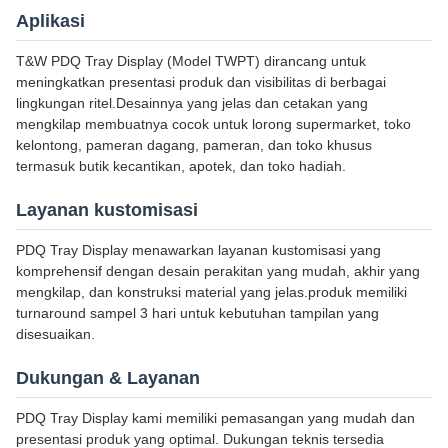
Aplikasi
T&W PDQ Tray Display (Model TWPT) dirancang untuk
meningkatkan presentasi produk dan visibilitas di berbagai
lingkungan ritel.Desainnya yang jelas dan cetakan yang
mengkilap membuatnya cocok untuk lorong supermarket, toko
kelontong, pameran dagang, pameran, dan toko khusus
termasuk butik kecantikan, apotek, dan toko hadiah.
Layanan kustomisasi
PDQ Tray Display menawarkan layanan kustomisasi yang
komprehensif dengan desain perakitan yang mudah, akhir yang
mengkilap, dan konstruksi material yang jelas.produk memiliki
turnaround sampel 3 hari untuk kebutuhan tampilan yang
disesuaikan.
Dukungan & Layanan
PDQ Tray Display kami memiliki pemasangan yang mudah dan
presentasi produk yang optimal. Dukungan teknis tersedia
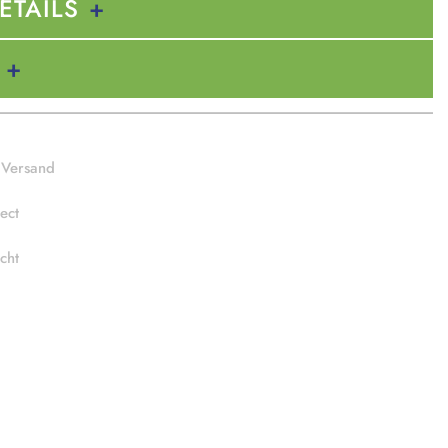
ETAILS
 Versand
ect
cht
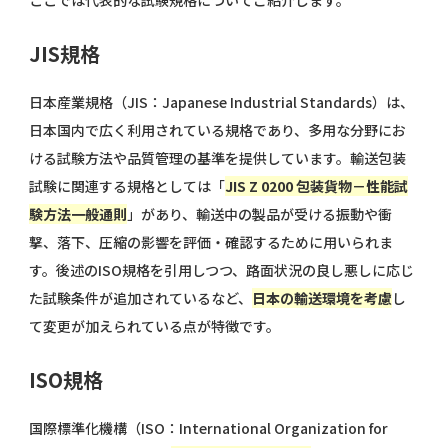
ここでは代表的な試験規格についてご紹介します。
JIS規格
日本産業規格（JIS：Japanese Industrial Standards）は、
日本国内で広く利用されている規格であり、多用な分野にお
ける試験方法や品質管理の基準を提供しています。輸送包装
試験に関連する規格としては「
JIS Z 0200 包装貨物－性能試
験方法一般通則
」があり、輸送中の製品が受ける振動や衝
撃、落下、圧縮の影響を評価・確認するために用いられま
す。後述のISO規格を引用しつつ、路面状況の良し悪しに応じ
た試験条件が追加されているなど、
日本の輸送環境を考慮
し
て変更が加えられている点が特徴です。
ISO規格
国際標準化機構（ISO：International Organization for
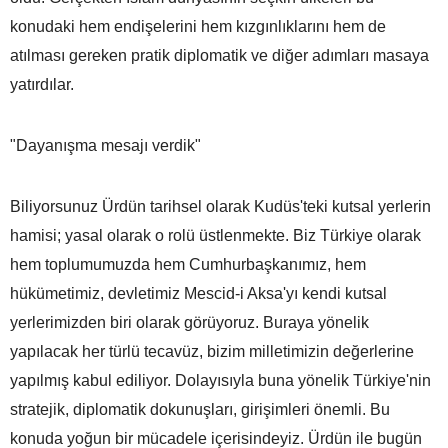
konudaki hem endişelerini hem kızgınlıklarını hem de
atılması gereken pratik diplomatik ve diğer adımları masaya
yatırdılar.
"Dayanışma mesajı verdik"
Biliyorsunuz Ürdün tarihsel olarak Kudüs'teki kutsal yerlerin
hamisi; yasal olarak o rolü üstlenmekte. Biz Türkiye olarak
hem toplumumuzda hem Cumhurbaşkanımız, hem
hükümetimiz, devletimiz Mescid-i Aksa'yı kendi kutsal
yerlerimizden biri olarak görüyoruz. Buraya yönelik
yapılacak her türlü tecavüz, bizim milletimizin değerlerine
yapılmış kabul ediliyor. Dolayısıyla buna yönelik Türkiye'nin
stratejik, diplomatik dokunuşları, girişimleri önemli. Bu
konuda yoğun bir mücadele içerisindeyiz. Ürdün ile bugün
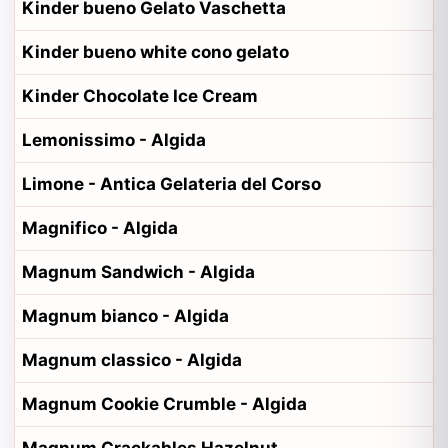
Kinder bueno Gelato Vaschetta
Kinder bueno white cono gelato
Kinder Chocolate Ice Cream
Lemonissimo - Algida
Limone - Antica Gelateria del Corso
Magnifico - Algida
Magnum Sandwich - Algida
Magnum bianco - Algida
Magnum classico - Algida
Magnum Cookie Crumble - Algida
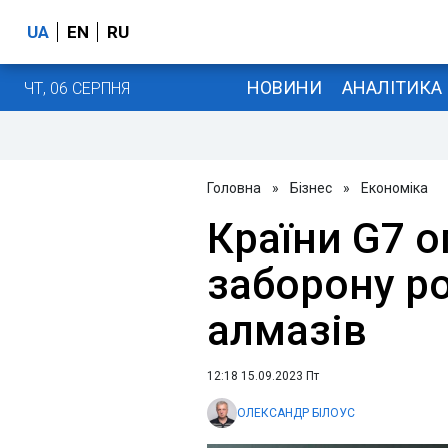
UA
EN
RU
НОВИНИ
АНАЛІТИКА
ЧТ, 06 СЕРПНЯ
Головна
»
Бізнес
»
Економіка
Країни G7 о
заборону р
алмазів
12:18 15.09.2023 Пт
ОЛЕКСАНДР БІЛОУС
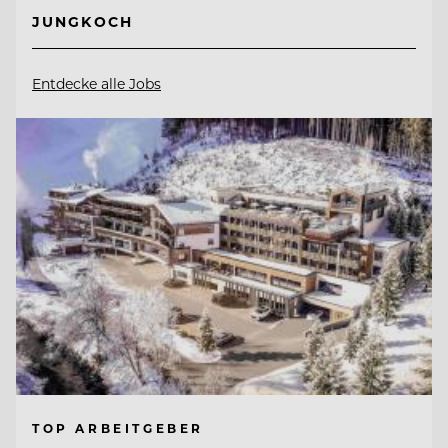
JUNGKOCH
Entdecke alle Jobs
TOP ARBEITGEBER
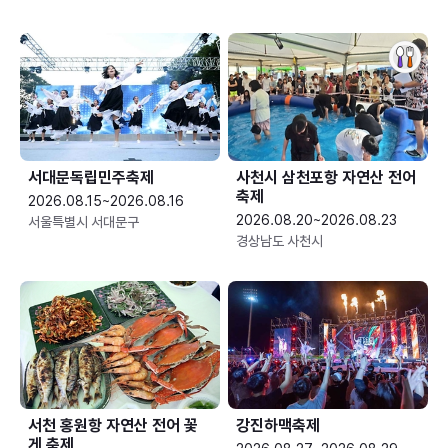
서대문독립민주축제
사천시 삼천포항 자연산 전어
축제
2026.08.15~2026.08.16
2026.08.20~2026.08.23
서울특별시 서대문구
경상남도 사천시
서천 홍원항 자연산 전어 꽃
강진하맥축제
게 축제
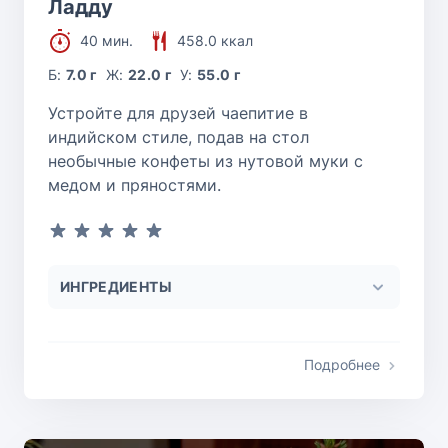
Ладду
40 мин.
458.0 ккал
Б:
7.0 г
Ж:
22.0 г
У:
55.0 г
Устройте для друзей чаепитие в
индийском стиле, подав на стол
необычные конфеты из нутовой муки с
медом и пряностями.
ИНГРЕДИЕНТЫ
Подробнее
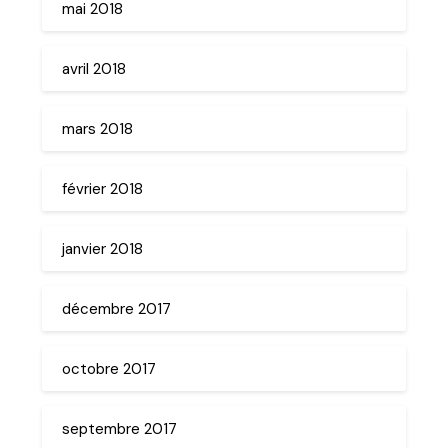
mai 2018
avril 2018
mars 2018
février 2018
janvier 2018
décembre 2017
octobre 2017
septembre 2017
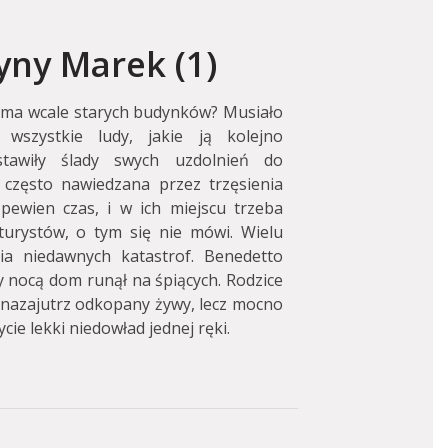
tyny Marek (1)
e ma wcale starych budynków? Musiało
wszystkie ludy, jakie ją kolejno
stawiły ślady swych uzdolnień do
 często nawiedzana przez trzęsienia
pewien czas, i w ich miejscu trzeba
urystów, o tym się nie mówi. Wielu
a niedawnych katastrof. Benedetto
y nocą dom runął na śpiących. Rodzice
ł nazajutrz odkopany żywy, lecz mocno
ie lekki niedowład jednej ręki.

──────────

About this exercise:
Start at the line containing "ИНГРЕДИЕНТЫ" above and stop at the line containing "stawiły ślady swych uzdolnień do". Output those lines exactly, both included, but none of the pictures.

Expected answer:
ИНГРЕДИЕНТЫ
Подробнее
mai 2018
avril 2018
mars 2018
février 2018
janvier 2018
décembre 2017
octobre 2017
septembre 2017
tyny Marek (1)
e ma wcale starych budynków? Musiało
wszystkie ludy, jakie ją kolejno
stawiły ślady swych uzdolnień do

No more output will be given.